WORK INSTRUCTIONS →
Among the following entries, count the lines that contain "such" and report only the result.

BEGIN THE INPUT

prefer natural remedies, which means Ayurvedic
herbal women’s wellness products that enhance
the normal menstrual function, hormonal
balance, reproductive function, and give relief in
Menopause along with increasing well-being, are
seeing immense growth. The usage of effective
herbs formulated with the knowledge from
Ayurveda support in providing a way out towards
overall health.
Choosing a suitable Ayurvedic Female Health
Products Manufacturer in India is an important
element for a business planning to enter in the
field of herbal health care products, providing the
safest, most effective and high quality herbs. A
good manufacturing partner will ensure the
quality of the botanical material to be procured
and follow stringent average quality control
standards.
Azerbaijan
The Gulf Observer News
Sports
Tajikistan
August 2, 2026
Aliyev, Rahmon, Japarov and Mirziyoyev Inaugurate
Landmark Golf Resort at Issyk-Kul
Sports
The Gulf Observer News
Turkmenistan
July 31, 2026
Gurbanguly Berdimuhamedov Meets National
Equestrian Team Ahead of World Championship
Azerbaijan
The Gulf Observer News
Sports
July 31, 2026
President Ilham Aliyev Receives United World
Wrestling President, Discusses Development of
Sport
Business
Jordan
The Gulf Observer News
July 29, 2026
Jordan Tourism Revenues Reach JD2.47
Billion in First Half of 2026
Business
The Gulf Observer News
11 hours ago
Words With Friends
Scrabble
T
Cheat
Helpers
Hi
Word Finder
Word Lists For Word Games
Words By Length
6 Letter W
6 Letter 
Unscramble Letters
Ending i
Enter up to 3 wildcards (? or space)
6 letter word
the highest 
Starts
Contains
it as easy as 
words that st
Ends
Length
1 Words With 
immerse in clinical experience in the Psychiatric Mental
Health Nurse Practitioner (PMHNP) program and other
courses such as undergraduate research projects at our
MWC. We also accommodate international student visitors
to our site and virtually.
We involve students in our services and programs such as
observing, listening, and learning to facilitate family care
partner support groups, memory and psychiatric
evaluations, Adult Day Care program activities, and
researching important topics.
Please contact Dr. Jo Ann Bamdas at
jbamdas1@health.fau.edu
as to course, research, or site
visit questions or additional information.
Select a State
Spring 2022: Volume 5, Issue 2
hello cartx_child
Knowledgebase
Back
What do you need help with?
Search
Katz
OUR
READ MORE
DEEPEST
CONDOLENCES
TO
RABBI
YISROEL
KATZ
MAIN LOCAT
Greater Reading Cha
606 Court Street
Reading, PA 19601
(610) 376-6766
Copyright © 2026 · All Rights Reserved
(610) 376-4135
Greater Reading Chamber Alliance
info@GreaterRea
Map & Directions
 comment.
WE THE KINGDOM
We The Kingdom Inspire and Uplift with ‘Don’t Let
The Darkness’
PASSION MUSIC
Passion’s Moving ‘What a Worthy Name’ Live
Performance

END THE INPUT

EXERCISE RESPONSE →
2